The limits and potentials of the ICC

The ICC does have limitations. It cannot return civilians from the dead, nor can it end the occupation. The ICC can neither demand the return of refugees nor can it address critical questions of self-determination. Furthermore, the ICC cannot hold the state of Israel accountable, only individuals, and its jurisdiction is principally limited to crimes that took place after 13 June 2014 (with the exception of certain, continuing crimes we identified earlier). In short, many core injustices are excluded from the jurisdiction of the court.

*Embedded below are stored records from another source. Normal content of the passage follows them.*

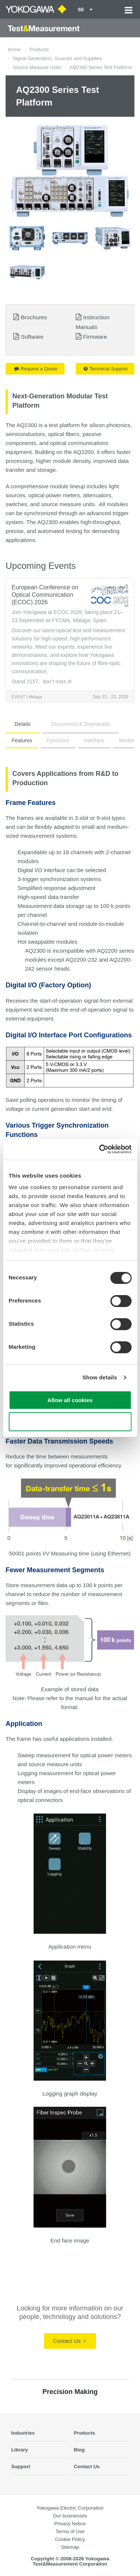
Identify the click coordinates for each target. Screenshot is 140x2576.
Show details (100, 1377)
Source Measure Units (37, 67)
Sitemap (70, 2547)
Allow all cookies (70, 1400)
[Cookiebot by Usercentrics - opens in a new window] (99, 1149)
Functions (58, 740)
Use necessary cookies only (69, 1422)
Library (19, 2450)
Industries (23, 2433)
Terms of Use (70, 2531)
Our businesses (70, 2516)
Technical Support (106, 369)
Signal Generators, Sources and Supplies (57, 58)
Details (23, 724)
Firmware (95, 336)
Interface (94, 740)
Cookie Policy (70, 2539)
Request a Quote (35, 369)
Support (20, 2466)
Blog (79, 2450)
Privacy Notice (69, 2523)
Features (22, 740)
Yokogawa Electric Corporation (70, 2508)
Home (14, 49)
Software (32, 336)
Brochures (34, 317)
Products (39, 49)
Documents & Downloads (80, 724)
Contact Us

However, there is potential as well. The ICC could be a real game changer in the decades-long impasse that has existed since the State of Israel came into being in 1948, resulting in the exclusion of several hundred thousands of Palestinians who lost their lands, homes and livelihoods.

With the ICC, there is finally an institution to turn to, for family members of Palestinian children and teenagers who are reportedly disappeared by occupation forces on a daily basis, and for all Palestinians living under a legal and military regime that discriminates at a very broad, structural level.

It should not, however, simply be a waiting game. Until the ICC completes its preliminary investigation, it is important for anyone interested in international justice to uphold the ICCs impartiality. Furthermore, it is important to provide whatever evidence of crimes one may have. Above all, no state should interfere with the ICC while the prosecutor embarks on the perilous task of what many anticipate will be a full-scale investigation, either with or without the co-operation of Israel, or any other party for that matter.

There are other, potential spin-offs as well. Mustapha Barghouti made clear during a recent interview that the ICC’s launching of preliminary enquiries is likely to reinforce the global Boycott, Divestment and Sanctions campaign that has shown remarkable success in recent years.

Justice will come slowly, if it comes from the ICC or any other institution. But it must be regarded as an encouraging sign that the International Criminal Court takes an interest in crimes committed against Palestinians, which Israel regards as outrageous.

Time will tell whether this optimism is well-founded or empty sentiment.